Exercise aim: Leave every image out, and print the remaining lines below exactly.

Extracted data:
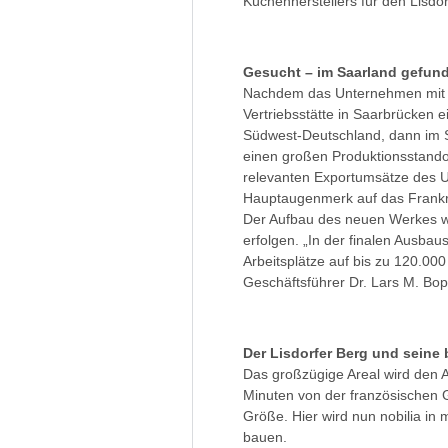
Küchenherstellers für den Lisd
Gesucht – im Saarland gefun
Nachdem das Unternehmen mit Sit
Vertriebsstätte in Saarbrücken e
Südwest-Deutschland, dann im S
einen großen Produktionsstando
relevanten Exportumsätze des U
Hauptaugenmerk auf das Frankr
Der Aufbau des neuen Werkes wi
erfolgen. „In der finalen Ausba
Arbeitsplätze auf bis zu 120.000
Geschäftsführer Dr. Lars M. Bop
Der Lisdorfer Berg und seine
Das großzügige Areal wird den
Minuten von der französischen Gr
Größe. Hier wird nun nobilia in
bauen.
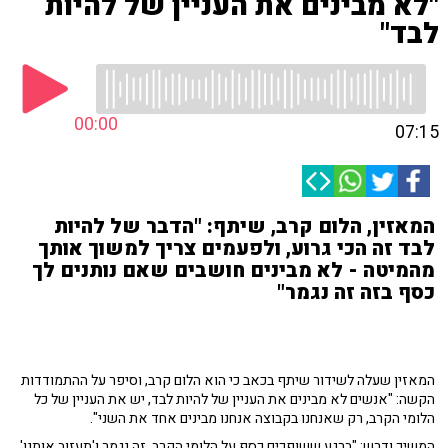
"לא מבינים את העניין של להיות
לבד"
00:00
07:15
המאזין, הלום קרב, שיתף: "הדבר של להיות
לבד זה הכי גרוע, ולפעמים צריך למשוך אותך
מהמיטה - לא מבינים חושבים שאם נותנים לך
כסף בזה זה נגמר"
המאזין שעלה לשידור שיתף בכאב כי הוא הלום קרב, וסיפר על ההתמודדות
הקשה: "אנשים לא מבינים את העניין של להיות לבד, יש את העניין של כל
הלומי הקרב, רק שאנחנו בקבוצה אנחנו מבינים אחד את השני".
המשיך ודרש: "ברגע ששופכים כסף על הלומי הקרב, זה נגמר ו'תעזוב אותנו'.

Reply:
Küchenherstellers für den Lisd
Gesucht – im Saarland gefun
Nachdem das Unternehmen mit Sit
Vertriebsstätte in Saarbrücken e
Südwest-Deutschland, dann im S
einen großen Produktionsstando
relevanten Exportumsätze des U
Hauptaugenmerk auf das Frankr
Der Aufbau des neuen Werkes wi
erfolgen. „In der finalen Ausba
Arbeitsplätze auf bis zu 120.000
Geschäftsführer Dr. Lars M. Bop
Der Lisdorfer Berg und seine
Das großzügige Areal wird den
Minuten von der französischen Gr
Größe. Hier wird nun nobilia in
bauen.
"לא מבינים את העניין של להיות
לבד"
00:00
07:15
המאזין, הלום קרב, שיתף: "הדבר של להיות
לבד זה הכי גרוע, ולפעמים צריך למשוך אותך
מהמיטה - לא מבינים חושבים שאם נותנים לך
כסף בזה זה נגמר"
המאזין שעלה לשידור שיתף בכאב כי הוא הלום קרב, וסיפר על ההתמודדות
הקשה: "אנשים לא מבינים את העניין של להיות לבד, יש את העניין של כל
הלומי הקרב, רק שאנחנו בקבוצה אנחנו מבינים אחד את השני".
המשיך ודרש: "ברגע ששופכים כסף על הלומי הקרב, זה נגמר ו'תעזוב אותנו'.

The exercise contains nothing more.